Na manhã de 28 de abril de 2025, a Península Ibérica sofreu um apagão total — o mais grave de que há memória. Teria sido possível evitá-lo? Não. O sistema elétrico, apesar de ser o mais complexo e sofisticado das infraestruturas modernas, não é, nem pode ser, 100% fiável.
Não há sistemas com risco de colapso zero, porque isso obrigaria a um investimento brutal, incomportável e socialmente inaceitável porque os consumidores nunca estariam dispostos a pagá-lo. O sistema elétrico é projetado com critérios de segurança muito exigentes, mas sabendo que há sempre um risco mínimo, quase zero, de o sistema colapsar. E esse risco concretizou-se.
As causas ainda são desconhecidas, mas parecem estar ligadas a um evento raro que provocou uma perda súbita de potência, a qual levou a uma cascata de saída de serviço de elementos da rede, culminando no colapso do sistema. A elevada penetração de renováveis na Ibéria — cerca de 65% em 2024 — pode ter contribuído. As renováveis, fundamentais na luta contra as alterações climáticas, introduzem variabilidade e desafiam a operação da rede. Apesar disso, não há alternativa à descarbonização. A resposta não é recuar, mas sim adaptar a infraestrutura a esta nova realidade, tornando o sistema elétrico mais limpo, seguro, fiável e eficiente.
Recuperar o fornecimento após um apagão total (blackout) é um processo técnico lento, que tem de ser cuidadosamente sequenciado para recuperar o fornecimento em segurança, preservando a estabilidade da rede. Requer centrais com capacidade de arranque autónomo (black start), capazes de operar sem apoio da rede externa, totalmente desenergizada. Estas centrais reativam secções da rede, formando “ilhas” que vão sendo interligadas. Todo o processo exige monitorização constante da tensão e frequência, e explica a lentidão da reposição.
Portugal possuía, à data, apenas duas centrais black start. Ter mais teria acelerado o processo, mas o investimento necessário é elevado e, até agora, pouco justificável dada a raridade destes eventos. Sabemos agora que esse reforço estava em curso — infelizmente, chegou tarde. É fácil exigir medidas depois do incidente, mas difícil justificar investimentos dispendiosos para prevenir eventos altamente improváveis.
Apesar de eventos como este serem raros e difíceis de evitar, há medidas que aumentam a resiliência da rede a perturbações menores, evitando que escalem.
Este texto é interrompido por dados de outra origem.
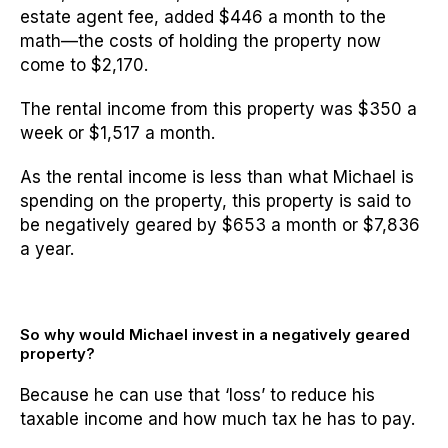
estate agent fee, added $446 a month to the
math—the costs of holding the property now
come to $2,170.
The rental income from this property was $350 a
week or $1,517 a month.
As the rental income is less than what Michael is
spending on the property, this property is said to
be negatively geared by $653 a month or $7,836
a year.
So why would Michael invest in a negatively geared
property?
Because he can use that ‘loss’ to reduce his
taxable income and how much tax he has to pay.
Entre elas: a) inversores com capacidade de grid-forming, capazes de estabelecer tensão e frequência de forma autónoma, como se fossem máquinas síncronas; b) baterias de resposta rápida, que fornecem inércia sintética e apoio à frequência; c) mecanismos de capacidade, que remuneram centrais térmicas a gás natural para estarem disponíveis em regime de prontidão, mesmo que só operem pontualmente, em situações de perturbação na rede.
Entretanto, surgiram duas ideias erradas.
A primeira: que o apagão se deveu ao facto de as empresas concessionárias das redes de transporte (REN) e distribuição (E-Redes) não serem públicas. Falso — o restabelecimento foi conduzido por técnicos da REN e da E-Redes altamente qualificados, independentemente da natureza jurídica das empresas onde trabalham.
A segunda: que a rede teria resistido melhor ou recuperado mais depressa se as centrais a carvão ainda estivessem em operação. Falso — centrais térmicas, a carvão ou nucleares, não teriam evitado o apagão, em Espanha não evitaram. Acresce que as centrais a carvão que foram encerradas não estavam equipadas com sistemas de black start. A central usada na reposição foi uma central a gás natural com tecnologia idêntica.
O apagão de 28 de abril não foi o colapso de um sistema falhado — foi a exceção que confirma a robustez de um sistema que opera com fiabilidade quase total. Mas foi também um alerta: quanto mais exigente é a transição energética, maior é a responsabilidade de garantir que ela assenta numa infraestrutura resiliente, previsora e tecnicamente preparada para o imprevisto.